Thanks to social media, companies now have a mind-boggling set of communications tools at their disposal. The old-fashioned newsletter is just that: old-fashioned. Or is it?
High-Quality Newsletter Content is Key
For many businesses, newsletters work better than ever because fewer people are producing them. The key is to create a newsletter for your specific audience that is interesting and engaging. That means providing readers with high-quality content that educates, informs, and entertains while avoiding blatant self-promotion.
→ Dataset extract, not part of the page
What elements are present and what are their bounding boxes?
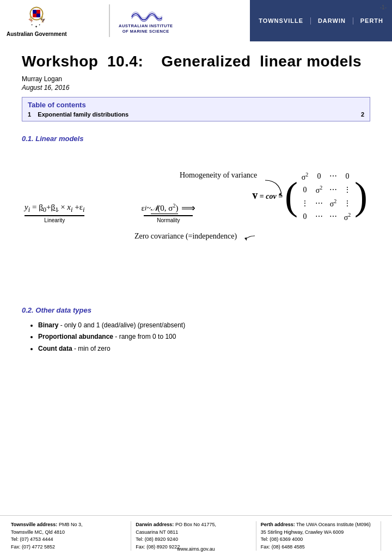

For example, my independent insurance agent produces a printed newsletter that his agency sends out once per quarter via U.S. mail. It contains up-to-date information on insurance topics as well as insights into local happenings and personal profiles of the people that work at the agency. The rest of the year, I receive digital updates via a monthly e-Newsletter. As a result, I feel reassured. My insurance needs are covered and I feel confident referring my agent and his colleagues to others.
Another example of an effective newsletter is from a locally owned business called The Backyard Bird Shop. You can read more about this company’s smart newsletter strategy in a previously published blog post titled “Not Just for the Birds: Newsletters as Part of Your Company’s Content Strategy Plan.”
In the following video that I produced for Grange Insurance Association and its network of independent agents, I offer tips and techniques for producing effective newsletters and share one of my own newsletter success stories:
A Long-Term, Strategic Approach
You can’t predict when a particular newsletter will hit a chord or arrive in someone’s mailbox or inbox at the exact right time. But you do have to stick with it. Newsletters are part of a long-term communications strategy designed to keep you in front of customers and prospects and to remind them that you are there when they need you.